## Provided entries
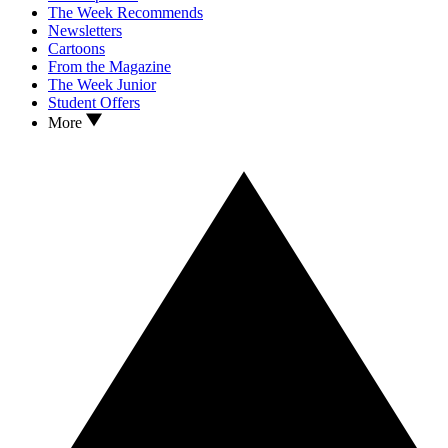
The Week Recommends
Newsletters
Cartoons
From the Magazine
The Week Junior
Student Offers
More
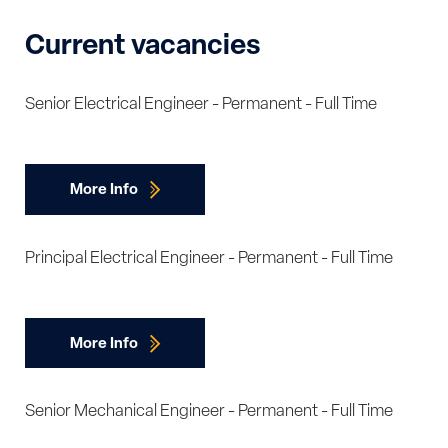
Current vacancies
Senior Electrical Engineer - Permanent - Full Time
More Info
Principal Electrical Engineer - Permanent - Full Time
More Info
Senior Mechanical Engineer - Permanent - Full Time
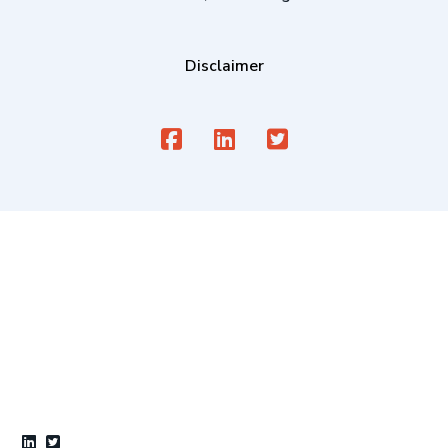
Disclaimer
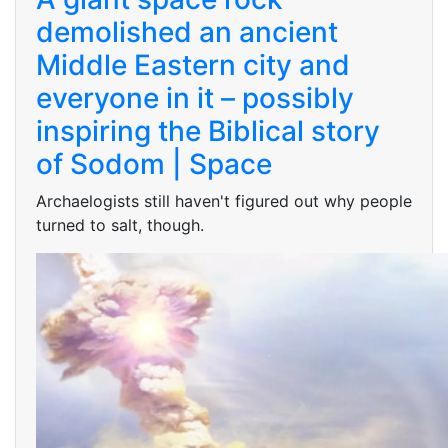
demolished an ancient
Middle Eastern city and
everyone in it – possibly
inspiring the Biblical story
of Sodom | Space
Archaelogists still haven't figured out why people
turned to salt, though.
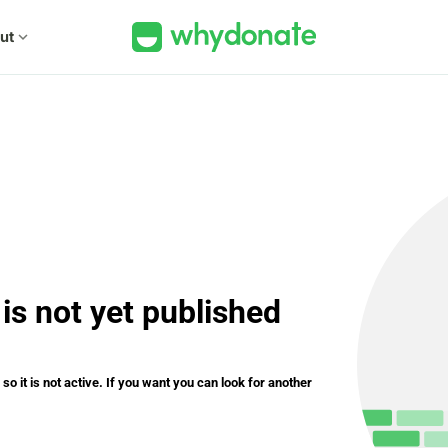
ut
expand_more
is not yet published
o it is not active. If you want you can look for another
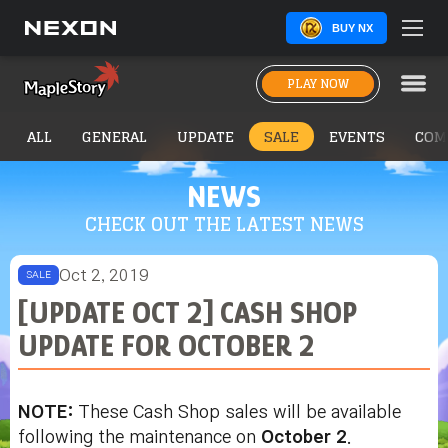
BUY NX
PLAY NOW
ALL
GENERAL
UPDATE
SALE
EVENTS
COM
NEWS
CHECK OUT THE LATEST NEWS
Oct 2, 2019
SALE
[UPDATE OCT 2] CASH SHOP
UPDATE FOR OCTOBER 2
NOTE:
These Cash Shop sales will be available
following the maintenance on
October 2
.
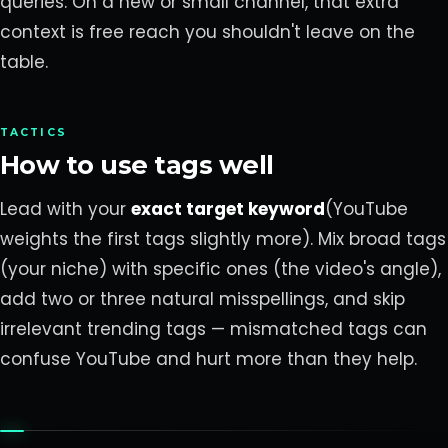
queries. On a new or small channel, that extra
context is free reach you shouldn't leave on the
table.
TACTICS
How to use tags well
Lead with your
exact target keyword
(YouTube
weights the first tags slightly more). Mix broad tags
(your niche) with specific ones (the video's angle),
add two or three natural misspellings, and skip
irrelevant trending tags — mismatched tags can
confuse YouTube and hurt more than they help.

## Instructions for the task
A complete answer reproduces every line of the records in which the word "YouTube" occurs.

## Answer for the task
(YouTube
confuse YouTube and hurt more than they help.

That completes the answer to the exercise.